Moran the local hero was on top, no doubt. Even now. So punished, neither man had much of a defence. But Tempest suddenly hit home with one of his right swinging punches and Moran stopped, stock still, and as his supporters held their breath, Tempest landed what was later described as a ‘sledgehammer blow’, which caught the local man on the right temple and shuddered his skull, blanked his brain, his body keeled, no brake, slam into the canvas, he did not hear the count, he did not know that even now the crowd, his crowd, tried to lift him, he had to be carried to his corner while a jubilant Tempest, energised by triumph, saluted them.
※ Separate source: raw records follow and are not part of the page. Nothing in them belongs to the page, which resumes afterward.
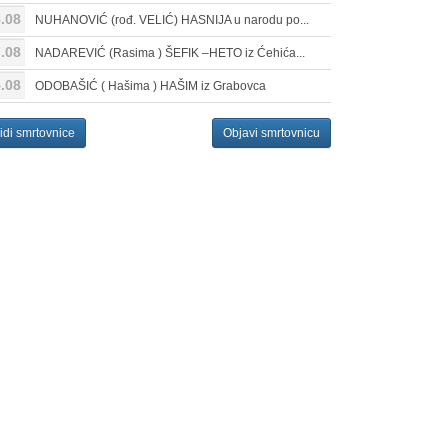
.08
NUHANOVIĆ (rođ. VELIĆ) HASNIJA u narodu po...
.08
NADAREVIĆ (Rasima ) ŠEFIK –HETO iz Ćehića...
.08
ODOBAŠIĆ ( Hašima ) HAŠIM iz Grabovca
idi smrtovnice
Objavi smrtovnicu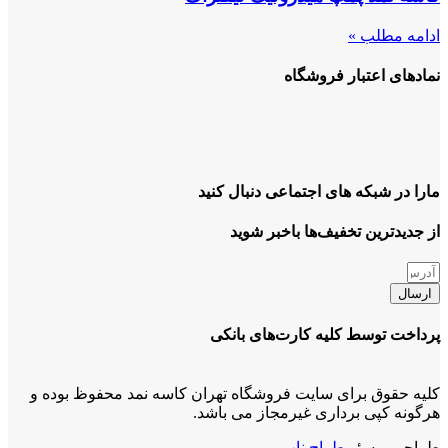
ادامه مطلب »
نمادهای اعتبار فروشگاه
مارا در شبکه های اجتماعی دنبال کنید
از جدیدترین تخفیف‌ها باخبر شوید
ارسال
پرداخت توسط کلیه کارت‌های بانکی
کلیه حقوق برای سایت فروشگاه تهران کاسه نمد محفوظ بوده و
هرگونه کپی برداری غیرمجاز می باشد.
طراحی و سئو
طراح ناب
.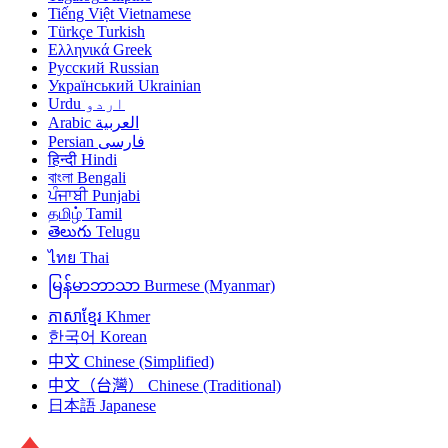
Tiếng Việt
Vietnamese
Türkçe
Turkish
Ελληνικά
Greek
Русский
Russian
Український
Ukrainian
Urdu
اردو
Arabic
العربية
Persian
فارسی
हिन्दी
Hindi
বাংলা
Bengali
ਪੰਜਾਬੀ
Punjabi
தமிழ்
Tamil
తెలుగు
Telugu
ไทย
Thai
မြန်မာဘာသာ
Burmese (Myanmar)
ភាសាខ្មែរ
Khmer
한국어
Korean
中文
Chinese (Simplified)
中文（台灣）
Chinese (Traditional)
日本語
Japanese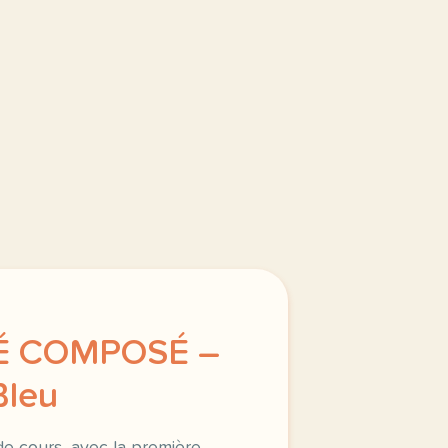
SÉ COMPOSÉ –
Bleu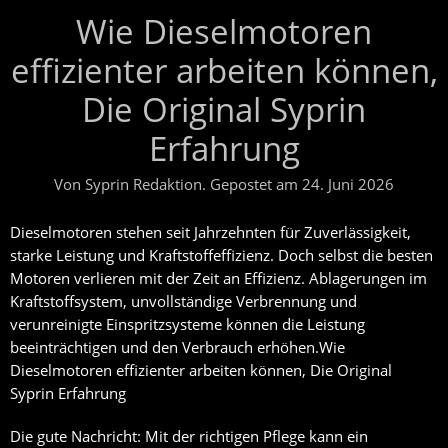
Wie Dieselmotoren
effizienter arbeiten können,
Die Original Syprin
Erfahrung
Von
Syprin Redaktion
.
Gepostet am
24. Juni 2026
Dieselmotoren stehen seit Jahrzehnten für Zuverlässigkeit,
starke Leistung und Kraftstoffeffizienz. Doch selbst die besten
Motoren verlieren mit der Zeit an Effizienz. Ablagerungen im
Kraftstoffsystem, unvollständige Verbrennung und
verunreinigte Einspritzsysteme können die Leistung
beeinträchtigen und den Verbrauch erhöhen.Wie
Dieselmotoren effizienter arbeiten können, Die Original
Syprin Erfahrung
Die gute Nachricht: Mit der richtigen Pflege kann ein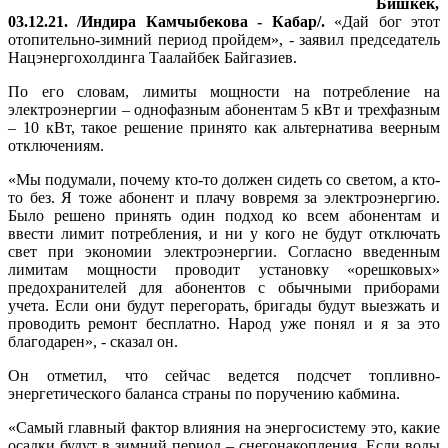
Бишкек,
03.12.21. /Индира Камчыбекова - Кабар/.
«Дай бог этот
отопительно-зимний период пройдем», - заявил председатель
Нацэнергохолдинга Таалайбек Байгазиев.
По его словам, лимиты мощности на потребление на
электроэнергии – однофазным абонентам 5 кВт и трехфазным
– 10 кВт, такое решение принято как альтернатива веерным
отключениям.
«Мы подумали, почему кто-то должен сидеть со светом, а кто-
то без. Я тоже абонент и плачу вовремя за электроэнергию.
Было решено принять один подход ко всем абонентам и
ввести лимит потребления, и ни у кого не будут отключать
свет при экономии электроэнергии. Согласно введенным
лимитам мощности проводит установку «орешковых»
предохранителей для абонентов с обычными приборами
учета. Если они будут перегорать, бригады будут выезжать и
проводить ремонт бесплатно. Народ уже понял и я за это
благодарен», - сказал он.
Он отметил, что сейчас ведется подсчет топливно-
энергетического баланса страны по поручению кабмина.
«Самый главный фактор влияния на энергосистему это, какие
осадки будут в зимний период – снегонакопления. Если воды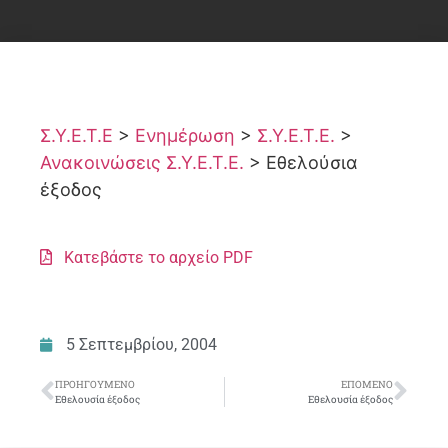
Σ.Υ.Ε.Τ.Ε
>
Ενημέρωση
>
Σ.Υ.Ε.Τ.Ε.
>
Ανακοινώσεις Σ.Υ.Ε.Τ.Ε.
>
Εθελούσια
έξοδος
Κατεβάστε το αρχείο PDF
5 Σεπτεμβρίου, 2004
ΠΡΟΗΓΟΎΜΕΝΟ
ΕΠΌΜΕΝΟ
Εθελουσία έξοδος
Εθελουσία έξοδος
‘Pity,’ said Sam, as they moved along the aisle. ‘And I’d put a few bob on him. But he was game, eh, Joe?’
The hubbub of excitement followed them out into the balmy summer street, still light. Sam had intended to take Joe round to see Joe Moran in his dressing room but the sight of the poor lad being carried to his corner had made him think again. It would be too humiliating for the man, especially in front of a boy, Sam thought, although, as they sought out the fish and chip shop on the way back to the bus station, he could be mistaken: perhaps poor Moran would be grateful for a friendly face. On the other hand, Sam was not in any way a close friend, just that Moran followed the hound-dogs and would sometimes place a bet on Henry’s board at an evening meeting. Henry had not been best pleased when Sam had insisted on taking the evening off for the fight: the hound-trailing season was at its height and you could also chalk up the odds for the evening’s horse meetings, bring in more business that way. But since Leonard’s warning, Sam found that he tested Henry now and then, always confirming Leonard’s words.
‘Sam! You old bugger!’
Dougie was leaning against the wall scooping pawfuls of chips from the greasy cone. Joe noted that the swear word was not noticed. Not here.
‘This your boy?’
Sam nodded.
‘Been in a fight?’
Joe fingered the Elastoplast rather proudly. In this world it was without any doubt a mark of honour. But he looked at his father for the answer.
‘Bit of a battle,’ Sam said.
‘A hard man, your father,’ Dougie said, gaping open his mouth, full of half-chewed chips and stumpy discoloured teeth. ‘Him and me was in the war, eh, Sam?’ The drink ponged at three yards. ‘Bloody great times, eh?’
‘How’s life treating you?’
‘Just now and then, Sam. Just now and then.’
The small half-drunk ex-soldier, who had found the truth of his life as a licensed, righteous killer in Burma and since his return found those talents obstructing his admittedly reluctant attempts to lead a peaceful existence, took a last gulp of chips, scrunched up the paper, chucked it in the gutter, slid his hands into his pockets and took aim for the nearest pub. ‘Fancy a pint?’
‘The boy, Dougie.’
‘He could sit on the steps.’
Sam was tempted. Doug lived north of Carlisle in a grim little border town; the odds against seeing him again were high. And here was someone with whom, literally, he had been through the jungle and seen and done things unimaginable to the raw young man he had been at the outset of the war, and in the brief companionship of a drink something would be said that would raise up that unreal violent time of his life.
But one drink would not be enough with Dougie. It never had been. And with Joe there, it was not the time to take on that past. Nor, he realised, did he ever want such a time.
‘Another night, Dougie.’
Dougie waved and rolled away.
On the bus, they talked in detail about the fight and brought in Joe Louis and Freddie Mills. Their talk put the boy in a whirlpool of blows and punches and brave blood.
‘Dougie was the real hard man in the section,’ Sam confided, as they got off the bus opposite Greenacres and walked across the road to the lighted house. ‘Dougie was as hard a little man as I’ve ever met.’
There was admiration in Sam’s tone and Joe understood.